Materials & Methods:
Nine use-cases representing different types of biobanks, studies, and networks participated in the development work. They represent types of data, specific sample types, or levels of organization that were not included earlier in MIABIS. To support our revision of the Biobank entity, we conducted a survey of European biobanks to chart the services they provide. An important stakeholder group for biobanks include researchers as the main users of biobanks. To be able to render MIABIS more researcher-friendly, we collected different sample/data requests to analyze the terminology adjustment needs in detail. During the update process, the Core terminology was iteratively reviewed by a large group of experts until a consensus was reached.
Results:
With this update, MIABIS was adjusted to encompass data-driven biobanks and to include data collections, while also describing the services and capabilities biobanks offer to their users, besides the retrospective samples. The terminology was also extended to accommodate sample and data collections of nonhuman origin. Additionally, a set of organizational attributes was compiled to describe networks.
Discussion:
The usability of MIABIS Core v3 was increased by extending it to cover more topics of the biobanking domain. Additionally, the focus was on a more general terminology and harmonization of attributes with the individual-level entities Sample, Sample donor, and Event to keep the overall terminology minimal. With this work, the internal semantics of the MIABIS terminology was improved.
Introduction
The Minimum Information About BIobank Data Sharing (MIABIS) is a biobank-specific terminology enabling the sharing of minimal biobank-related data for different purposes across a wide range of database implementations. The development of MIABIS was initiated in 2012 by the Biobanking and BioMolecular Resources Research Infrastructure of Sweden (BBMRI.se). 1 Since 2017, the Common Service IT (CS IT) 2 within the Biobanking and Biomolecular Resources Research Infrastructure—European Research Infrastructure Consortium (BBMRI-ERIC) has coordinated the further development of the MIABIS terminology. Originally, the main aim of MIABIS Core was to establish a means to describe administrative information about biobanks, which at the time was not systematically represented in any terminology. At present, MIABIS Core version 2 3 is used in several biobank registers and catalogs,4,5 it is implemented as part of data models for biobank and research information management systems, 6 and it is integrated in other data models 7 and biobanking ontologies. 8 The MIABIS terminology has recently been complemented with the extension of an individual-level component to describe samples, sample donors, and related events. 9
MIABIS Core v2, together with the MIABIS individual-level reference data model for Sample, Sample donor, and Event, render the terminology heavily sample-centric. Biobanks, however, can also be built around data generated from samples and/or obtained from donors and may not include biological samples at all. Imaging biobanks7,10 are an example of such biobanks. In addition, many biobanks today offer mostly data to researchers, as their infrastructure already contains extensive omics-data derived from biosamples. 11 The biobanking community also includes banks collecting nonhuman samples relevant to public health, 12 such as microbes from the environment. Owing to the increasing demand for collaborative work and large datasets, the need for research networks combining the expertise of individual network members13–15 has arisen.
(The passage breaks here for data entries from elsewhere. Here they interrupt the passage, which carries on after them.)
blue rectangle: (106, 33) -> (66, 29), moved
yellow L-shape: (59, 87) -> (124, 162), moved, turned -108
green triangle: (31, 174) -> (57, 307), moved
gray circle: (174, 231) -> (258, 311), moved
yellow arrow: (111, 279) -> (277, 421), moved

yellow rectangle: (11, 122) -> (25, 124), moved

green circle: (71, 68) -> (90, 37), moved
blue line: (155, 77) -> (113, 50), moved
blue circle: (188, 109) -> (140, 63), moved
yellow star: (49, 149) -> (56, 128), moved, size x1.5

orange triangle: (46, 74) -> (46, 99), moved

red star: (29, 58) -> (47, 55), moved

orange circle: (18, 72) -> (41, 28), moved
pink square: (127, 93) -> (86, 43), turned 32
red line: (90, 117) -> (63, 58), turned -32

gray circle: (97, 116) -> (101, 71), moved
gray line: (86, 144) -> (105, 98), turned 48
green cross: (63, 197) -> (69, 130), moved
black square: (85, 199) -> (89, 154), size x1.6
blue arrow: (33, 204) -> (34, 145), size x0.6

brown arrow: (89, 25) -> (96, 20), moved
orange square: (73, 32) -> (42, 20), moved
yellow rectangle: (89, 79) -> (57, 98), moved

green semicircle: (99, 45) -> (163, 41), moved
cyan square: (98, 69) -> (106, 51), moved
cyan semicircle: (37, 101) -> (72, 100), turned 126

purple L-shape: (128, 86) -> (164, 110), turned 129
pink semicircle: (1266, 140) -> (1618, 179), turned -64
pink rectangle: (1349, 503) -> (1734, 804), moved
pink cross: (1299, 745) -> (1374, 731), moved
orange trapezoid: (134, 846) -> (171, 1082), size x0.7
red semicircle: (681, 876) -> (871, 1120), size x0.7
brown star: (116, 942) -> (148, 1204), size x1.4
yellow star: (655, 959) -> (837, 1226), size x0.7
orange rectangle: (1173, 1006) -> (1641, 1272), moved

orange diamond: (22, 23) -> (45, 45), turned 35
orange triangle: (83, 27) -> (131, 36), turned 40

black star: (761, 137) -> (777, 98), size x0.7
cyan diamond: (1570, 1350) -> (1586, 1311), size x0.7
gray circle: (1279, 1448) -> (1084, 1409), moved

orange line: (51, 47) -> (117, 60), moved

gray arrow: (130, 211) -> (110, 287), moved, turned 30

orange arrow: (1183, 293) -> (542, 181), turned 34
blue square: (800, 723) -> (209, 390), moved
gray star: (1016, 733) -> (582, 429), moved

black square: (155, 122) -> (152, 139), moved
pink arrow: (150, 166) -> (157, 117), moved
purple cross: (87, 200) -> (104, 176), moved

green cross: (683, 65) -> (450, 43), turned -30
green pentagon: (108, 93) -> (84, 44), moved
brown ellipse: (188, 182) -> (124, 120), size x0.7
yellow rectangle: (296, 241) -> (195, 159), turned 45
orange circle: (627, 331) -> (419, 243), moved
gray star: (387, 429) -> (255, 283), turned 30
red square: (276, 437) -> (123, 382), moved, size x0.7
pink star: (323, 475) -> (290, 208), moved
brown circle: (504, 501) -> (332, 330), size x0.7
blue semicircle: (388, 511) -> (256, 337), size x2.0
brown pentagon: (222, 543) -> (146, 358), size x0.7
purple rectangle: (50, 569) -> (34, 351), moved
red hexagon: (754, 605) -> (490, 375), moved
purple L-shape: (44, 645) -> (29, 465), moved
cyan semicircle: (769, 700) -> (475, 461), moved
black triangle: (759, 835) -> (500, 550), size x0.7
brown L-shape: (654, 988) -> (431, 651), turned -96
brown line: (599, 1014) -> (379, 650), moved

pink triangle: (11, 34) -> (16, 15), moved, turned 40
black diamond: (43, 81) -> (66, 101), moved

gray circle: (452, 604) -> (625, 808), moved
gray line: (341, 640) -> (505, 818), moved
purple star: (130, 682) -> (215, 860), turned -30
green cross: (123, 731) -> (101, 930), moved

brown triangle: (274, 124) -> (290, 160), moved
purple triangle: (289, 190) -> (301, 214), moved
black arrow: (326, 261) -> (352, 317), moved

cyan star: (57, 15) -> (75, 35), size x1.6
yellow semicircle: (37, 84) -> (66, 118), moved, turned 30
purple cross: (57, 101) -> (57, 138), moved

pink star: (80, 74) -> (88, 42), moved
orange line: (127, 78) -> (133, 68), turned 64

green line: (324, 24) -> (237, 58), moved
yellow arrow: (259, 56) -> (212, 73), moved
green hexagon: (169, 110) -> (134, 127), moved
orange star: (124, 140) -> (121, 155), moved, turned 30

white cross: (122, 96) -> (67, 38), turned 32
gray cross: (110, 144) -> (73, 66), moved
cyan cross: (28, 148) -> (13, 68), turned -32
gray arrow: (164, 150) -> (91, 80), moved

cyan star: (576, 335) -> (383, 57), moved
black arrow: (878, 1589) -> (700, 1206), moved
Thus, there was a need to update MIABIS Core, which we addressed with the efforts and results described here.
Materials and Methods
We identified nine different use-cases representing different types of biobanks, studies, and networks operating with big data or specific sample/data types, not previously defined in MIABIS (see Supplementary Table S1). In addition, in 2020-2021, we collected 38 sample/data requests from BBMRI-ERIC national nodes (from Austria, Belgium, Finland, Germany, The Netherlands, and Poland) to make informed decisions on how the terminology should be adapted (summarized in Supplementary Table S2).
In addition, to describe the biobanks at a more practical level, we conducted a survey in September 2021 targeting over 500 biobanks in the BBMRI-ERIC network about the services that the biobanks offer to their clients or what they have included in their infrastructure, such as availability of sample storing services and facilities, possibility to provide access to additional data, possibility to provide analytical services to biobank samples, and possibility to provide cell culture services. Seven biobanks responded to the survey, and their answers were included in the Biobank entity revision.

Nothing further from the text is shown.